Abstract
Laser powder bed fusion (LPBF) enables simultaneous control of epitaxial grain growth and solidification microstructure because it combines directional solidification with a programmable, scan-strategy-guided thermal field. In principle, epitaxial inheritance from a single-crystal (SX) substrate or previously deposited layers can be used to achieve stable crystallographic orientation and controlled cellular/dendritic growth within melt pools. However, in practice, epitaxy in LPBF often persists for only a limited number of layers before epitaxial stability is lost and new grains with different orientations emerge, disrupting both crystallographic continuity and the associated solidification microstructure. This instability limits reliable texture control and can introduce spatially varying deformation behavior because crystallographic orientation governs direction-dependent mechanical, thermal, and electrical response, while cellular solidification microstructures strongly influence dislocation motion and strengthening. The consequences are especially significant for applications where grain boundaries are detrimental, such as SX superalloy turbine blades for high-temperature creep resistance. Because these components are costly and time-intensive to manufacture, laser-based additive repair is an attractive pathway for the manufacturing and repair of SX-like microstructures while significantly reducing material waste, replacement cost, and downtime. Therefore, to achieve predictable epitaxial stability and better control of properties, it is necessary to understand when and why crystallographic epitaxial growth becomes unstable during processing, and how this instability is correlated with the solidification microstructure.

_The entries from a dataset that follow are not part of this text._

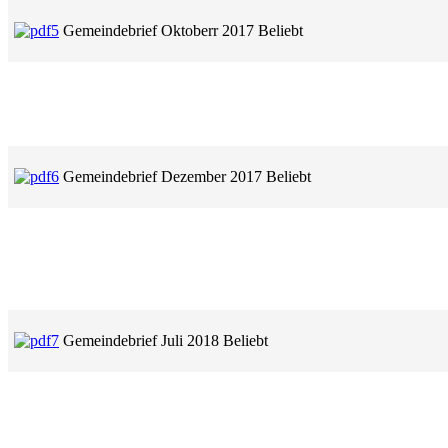
Gemeindebrief Oktoberr 2017
Beliebt
Gemeindebrief Dezember 2017
Beliebt
Gemeindebrief Juli 2018
Beliebt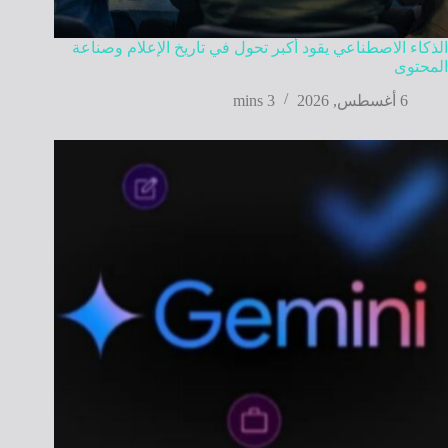
الذكاء الاصطناعي يقود أكبر تحول في تاريخ الإعلام وصناعة
المحتوى
6 أغسطس, 2026
3 mins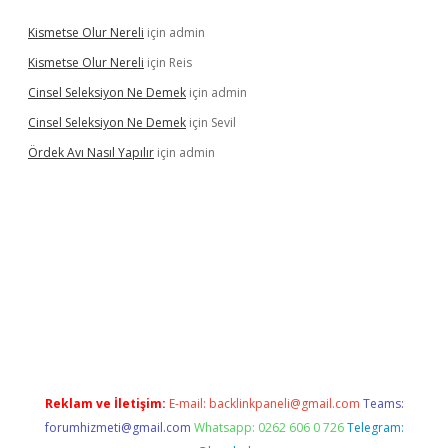
Kismetse Olur Nereli
için
admin
Kismetse Olur Nereli
için
Reis
Cinsel Seleksiyon Ne Demek
için
admin
Cinsel Seleksiyon Ne Demek
için
Sevil
Ördek Avı Nasıl Yapılır
için
admin
iriş
Reklam ve İletişim:
E-mail:
backlinkpaneli@gmail.com
Teams:
forumhizmeti@gmail.com
Whatsapp: 0262 606 0 726
Telegram: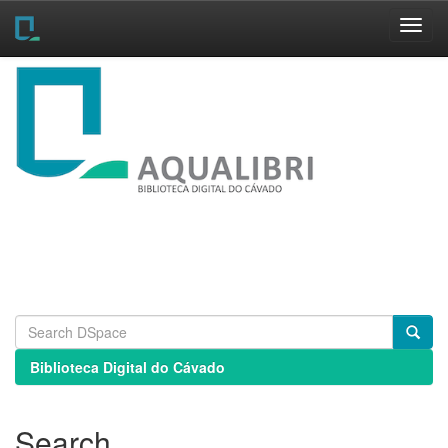
Skip
navigation
Biblioteca Digital do Cávado
Search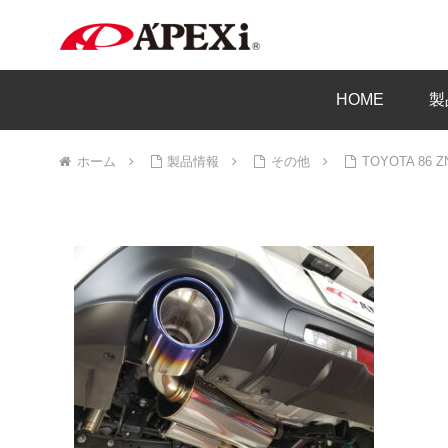
HOME
製
ホーム
製品情報
その他
TOYOTA 86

This dissertation advances the fundamental understanding of crystallographic instability in LPBF by identifying how process-induced misorientation forms, accumulates, and ultimately contributes to epitaxy loss and new grain formation. Using designed experiments on SX Stainless Steel 316L substrates, combined with quantitative orientation mapping, defect analysis, and computational modeling, this dissertation systematically reveals three central findings. First, epitaxial growth dominates microstructure development in LPBF, and preferential growth-variant selection is governed primarily by the local temperature-gradient magnitude at the solid--liquid interface. Second, crystallographic misorientation within and around a melt pool arises from two sources: (i) solidification-morphology-dependent misorientation that localizes at cell walls and colony boundaries, and (ii) morphology-independent misorientation generated by internal-stress-induced plastic deformation. This plasticity-driven contribution further extends the misorientation approximately 100 μm beyond the melt pool boundary into the substrate. Building on this melt-pool-level foundation, this dissertation shows that repeated remelting progressively accumulates twist-like crystal rotation, increases geometrically necessary dislocation (GND) density, and promotes subgrain-boundary development, ultimately reaching a point at which a subgrain boundary becomes energetically more favorable for growth than the deformed parent grain, resulting in epitaxy loss and the formation of new grains with distinct crystallographic orientations and solidification growth directions. Collectively, these findings provide a fundamental basis for designing and stabilizing crystallographic texture and solidification microstructure in LPBF, thereby enabling precise texture programming and single-crystal repair strategies.